- Capital: Oldenburg
- • 1928–1942: Carl Röver
- • 1942–1945: Paul Wegener
- • Establishment: 1 October 1928
- • Disestablishment: 8 May 1945
| Preceded by | Succeeded by |
| / Free State of Oldenburg; / Bremen (state); / Province of Hanover | Lower Saxony / ; Bremen (state) / |
- Today part of: Germany

= Gau Weser-Ems =

Administrative division of Nazi Germany

The Gau Weser-Ems, formed on 1 October 1928, was an administrative division of Nazi Germany from 1933 to 1945 in the core part of the Free State of Oldenburg, the state of Bremen and the western parts of the Prussian Province of Hanover. Before that, from 1928 to 1933, it was the regional subdivision of the Nazi Party in that area.

==History==
The Nazi Gau (plural Gaue) system was originally established in a party conference on 22 May 1926, in order to improve administration of the party structure. From 1933 onwards, after the Nazi seizure of power, the Gaue increasingly replaced the German states as administrative subdivisions in Germany.

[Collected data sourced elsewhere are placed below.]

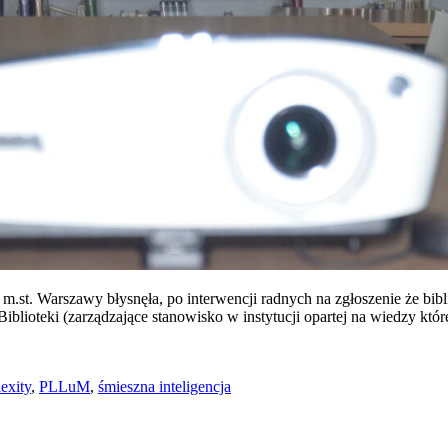
m.st. Warszawy błysnęła, po interwencji radnych na zgłoszenie że bi
 Biblioteki (zarządzające stanowisko w instytucji opartej na wiedzy kt
exity
,
PLLuM
,
śmieszna inteligencja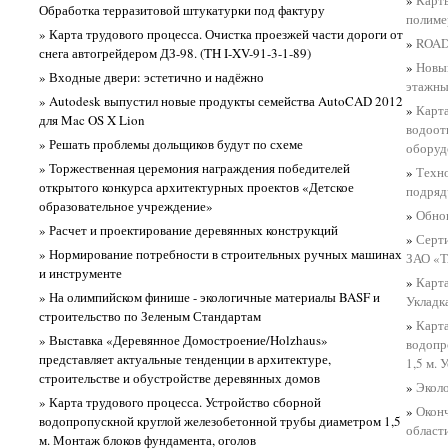
Обработка терразитовой штукатурки под фактуру
полиме
» Карта трудового процесса. Очистка проезжей части дороги от
»
ROAD
снега автогрейдером ДЗ-98. (TH I-XV-91-3-1-89)
»
Новый
» Входные двери: эстетично и надёжно
этажны
» Autodesk выпустил новые продукты семейства AutoCAD 2012
»
Карта
для Mac OS X Lion
водоот
» Решать проблемы дольщиков будут по схеме
оборуд
» Торжественная церемония награждения победителей
»
Техн
открытого конкурса архитектурных проектов «Детское
подряд
образовательное учреждение»
»
Обнов
» Расчет и проектирование деревянных конструкций
»
Серт
» Нормирование потребности в строительных ручных машинах
ЗАО «
и инструменте
»
Карта
» На олимпийском финише - экологичные материалы BASF и
Укладк
строительство по Зеленым Стандартам
»
Карта
» Выставка «Деревянное Домостроение/Holzhaus»
водопр
представляет актуальные тенденции в архитектуре,
1,5 м.
строительстве и обустройстве деревянных домов
»
Эколо
» Карта трудового процесса. Устройство сборной
»
Оконч
водопропускной круглой железобетонной трубы диаметром 1,5
област
м. Монтаж блоков фундамента, оголов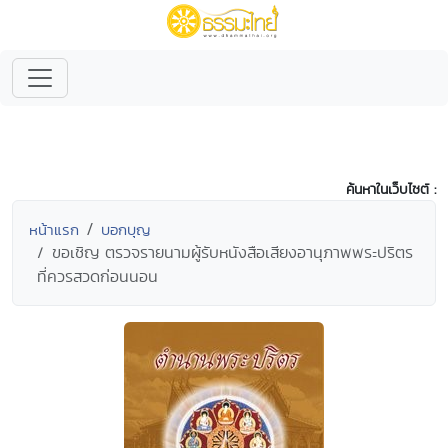
ค้นหาในเว็บไซต์ :
หน้าแรก
บอกบุญ
ขอเชิญ ตรวจรายนามผู้รับหนังสือเสียงอานุภาพพระปริตร
ที่ควรสวดก่อนนอน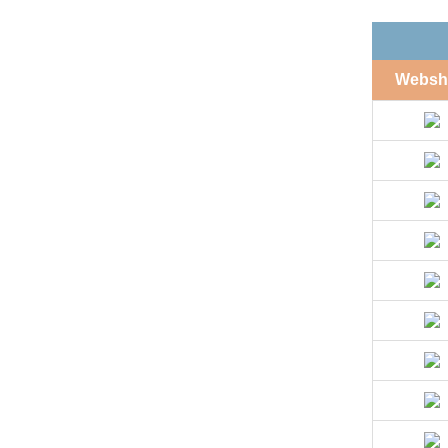
Websh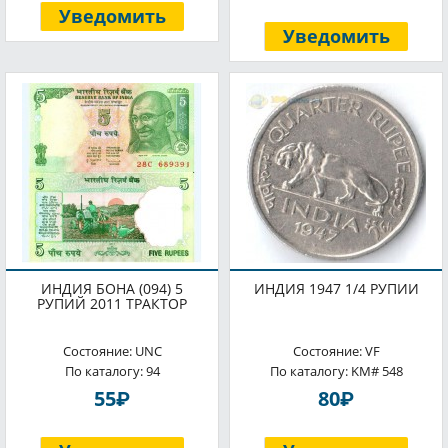
Уведомить
Уведомить
ИНДИЯ БОНА (094) 5
ИНДИЯ 1947 1/4 РУПИИ
РУПИЙ 2011 ТРАКТОР
Состояние: UNC
Состояние: VF
По каталогу: 94
По каталогу: KM# 548
P
P
55
80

At the head of each Gau stood a Gauleiter, a position which became increasingly more powerful, especially after the outbreak of the Second World War, with little interference from above. Local Gauleiters often held government positions as well as party ones and were in charge of, among other things, propaganda and surveillance and, from September 1944 onward, the Volkssturm and the defense of the Gau.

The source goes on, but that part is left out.